→ **Work required**
Before copying the entries, remove the pictures; everything else stays exactly as it is.

→ **Study material**
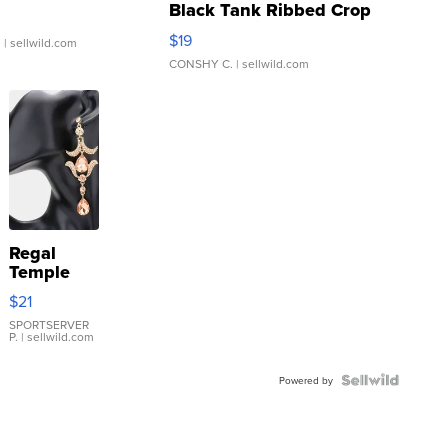
Black Tank Ribbed Crop
Asymmetrical ...
$19
.
| sellwild.com
CONSHY C.
| sellwild.com
Regal
Temple
Droplet
$21
Earrings
SPORTSERVER
P.
| sellwild.com
Powered by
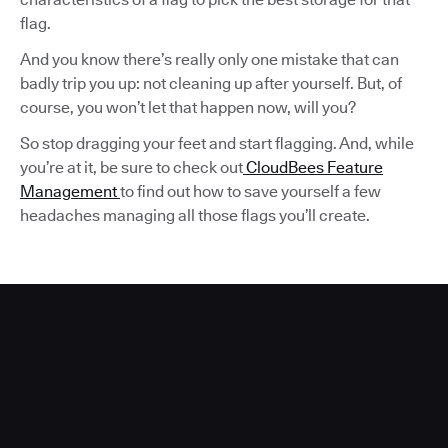
flag.
And you know there’s really only one mistake that can
badly trip you up: not cleaning up after yourself. But, of
course, you won’t let that happen now, will you?
So stop dragging your feet and start flagging. And, while
you’re at it, be sure to check out
CloudBees Feature
Management
to find out how to save yourself a few
headaches managing all those flags you’ll create.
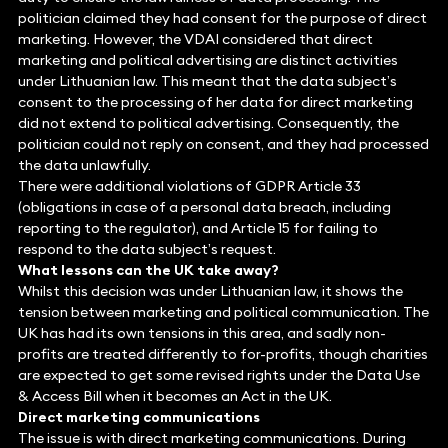
politician claimed they had consent for the purpose of direct
marketing. However, the VDAI considered that direct
marketing and political advertising are distinct activities
under Lithuanian law. This meant that the data subject’s
consent to the processing of her data for direct marketing
did not extend to political advertising. Consequently, the
politician could not reply on consent, and they had processed
the data unlawfully.
There were additional violations of GDPR Article 33
(obligations in case of a personal data breach, including
reporting to the regulator), and Article 15 for failing to
respond to the data subject’s request.
What lessons can the UK take away?
Whilst this decision was under Lithuanian law, it shows the
tension between marketing and political communication. The
UK has had its own tensions in this area, and sadly non-
profits are treated differently to for-profits, though charities
are expected to get some revised rights under the Data Use
& Access Bill when it becomes an Act in the UK.
Direct marketing communications
The issue is with direct marketing communications. During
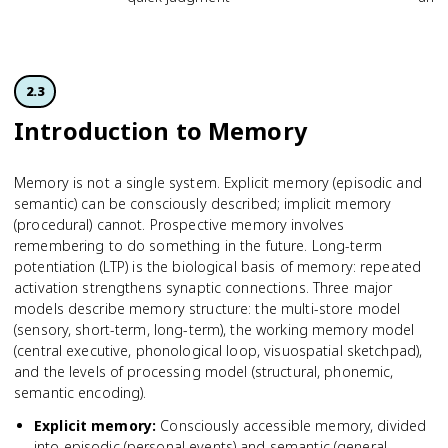
2.3
Introduction to Memory
Memory is not a single system. Explicit memory (episodic and
semantic) can be consciously described; implicit memory
(procedural) cannot. Prospective memory involves
remembering to do something in the future. Long-term
potentiation (LTP) is the biological basis of memory: repeated
activation strengthens synaptic connections. Three major
models describe memory structure: the multi-store model
(sensory, short-term, long-term), the working memory model
(central executive, phonological loop, visuospatial sketchpad),
and the levels of processing model (structural, phonemic,
semantic encoding).
Explicit memory
:
Consciously accessible memory, divided
into episodic (personal events) and semantic (general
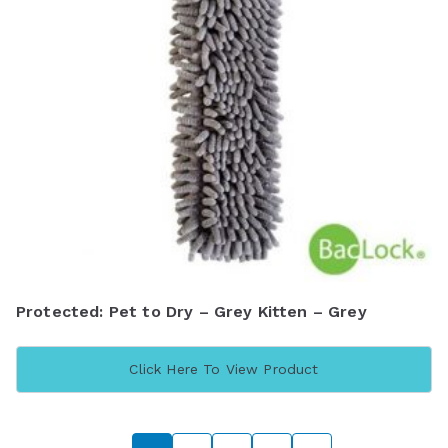
Protected: Pet to Dry – Grey Kitten – Grey
Click Here To View Product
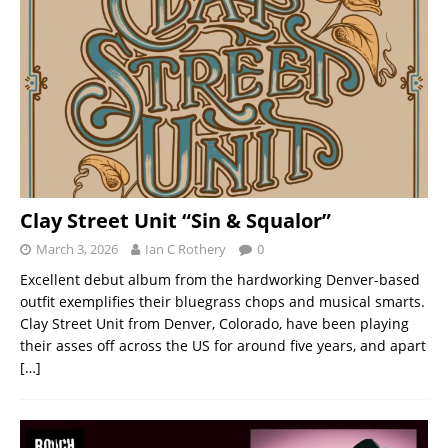
Clay Street Unit “Sin & Squalor”
March 3, 2026
Ian C Rothery
0
Excellent debut album from the hardworking Denver-based
outfit exemplifies their bluegrass chops and musical smarts.
Clay Street Unit from Denver, Colorado, have been playing
their asses off across the US for around five years, and apart
[…]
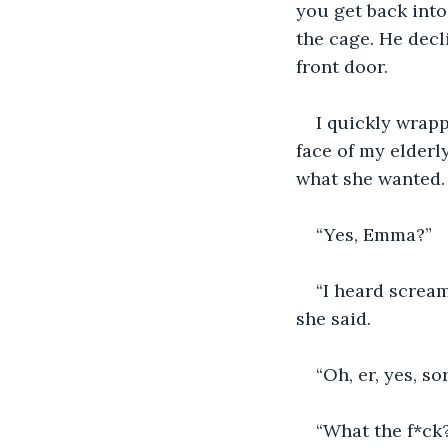
you get back into
the cage. He decl
front door.
I quickly wrap
face of my elderl
what she wanted. 
“Yes, Emma?”
“I heard screa
she said.
“Oh, er, yes, s
“What the f*ck?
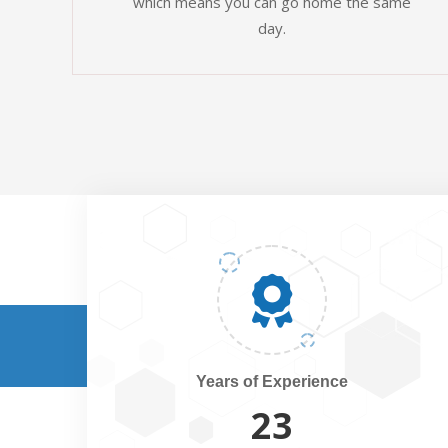
which means you can go home the same
day.
Years of Experience
25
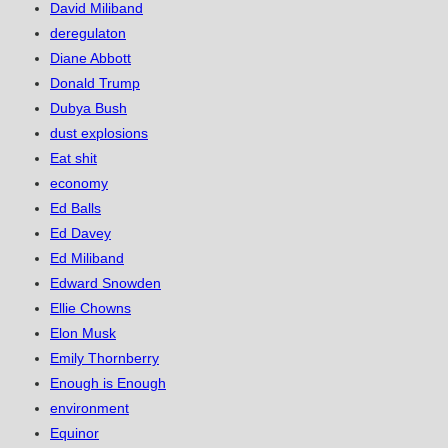
David Miliband
deregulaton
Diane Abbott
Donald Trump
Dubya Bush
dust explosions
Eat shit
economy
Ed Balls
Ed Davey
Ed Miliband
Edward Snowden
Ellie Chowns
Elon Musk
Emily Thornberry
Enough is Enough
environment
Equinor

→ **Your solution**
Black Tank Ribbed Crop
Asymmetrical ...
$19
.
| sellwild.com
CONSHY C.
| sellwild.com
Regal
Temple
Droplet
$21
Earrings
SPORTSERVER
P.
| sellwild.com
Powered by
flag.
And you know there’s really only one mistake that can
badly trip you up: not cleaning up after yourself. But, of
course, you won’t let that happen now, will you?
So stop dragging your feet and start flagging. And, while
you’re at it, be sure to check out
CloudBees Feature
Management
to find out how to save yourself a few
headaches managing all those flags you’ll create.
politician claimed they had consent for the purpose of direct
marketing. However, the VDAI considered that direct
marketing and political advertising are distinct activities
under Lithuanian law. This meant that the data subject’s
consent to the processing of her data for direct marketing
did not extend to political advertising. Consequently, the
politician could not reply on consent, and they had processed
the data unlawfully.
There were additional violations of GDPR Article 33
(obligations in case of a personal data breach, including
reporting to the regulator), and Article 15 for failing to
respond to the data subject’s request.
What lessons can the UK take away?
Whilst this decision was under Lithuanian law, it shows the
tension between marketing and political communication. The
UK has had its own tensions in this area, and sadly non-
profits are treated differently to for-profits, though charities
are expected to get some revised rights under the Data Use
& Access Bill when it becomes an Act in the UK.
Direct marketing communications
The issue is with direct marketing communications. During
2.3
Introduction to Memory
Memory is not a single system. Explicit memory (episodic and
semantic) can be consciously described; implicit memory
(procedural) cannot. Prospective memory involves
remembering to do something in the future. Long-term
potentiation (LTP) is the biological basis of memory: repeated
activation strengthens synaptic connections. Three major
models describe memory structure: the multi-store model
(sensory, short-term, long-term), the working memory model
(central executive, phonological loop, visuospatial sketchpad),
and the levels of processing model (structural, phonemic,
semantic encoding).
Explicit memory
:
Consciously accessible memory, divided
into episodic (personal events) and semantic (general
Protected: Pet to Dry – Grey Kitten – Grey
Click Here To View Product
Clay Street Unit “Sin & Squalor”
March 3, 2026
Ian C Rothery
0
Excellent debut album from the hardworking Denver-based
outfit exemplifies their bluegrass chops and musical smarts.
Clay Street Unit from Denver, Colorado, have been playing
their asses off across the US for around five years, and apart
[…]
you get back into
the cage. He decl
front door.
I quickly wrap
face of my elderl
what she wanted. 
“Yes, Emma?”
“I heard screa
she said.
“Oh, er, yes, s
“What the f*ck?
which means you can go home the same
day.
Years of Experience
25
David Miliband
deregulaton
Diane Abbott
Donald Trump
Dubya Bush
dust explosions
Eat shit
economy
Ed Balls
Ed Davey
Ed Miliband
Edward Snowden
Ellie Chowns
Elon Musk
Emily Thornberry
Enough is Enough
environment
Equinor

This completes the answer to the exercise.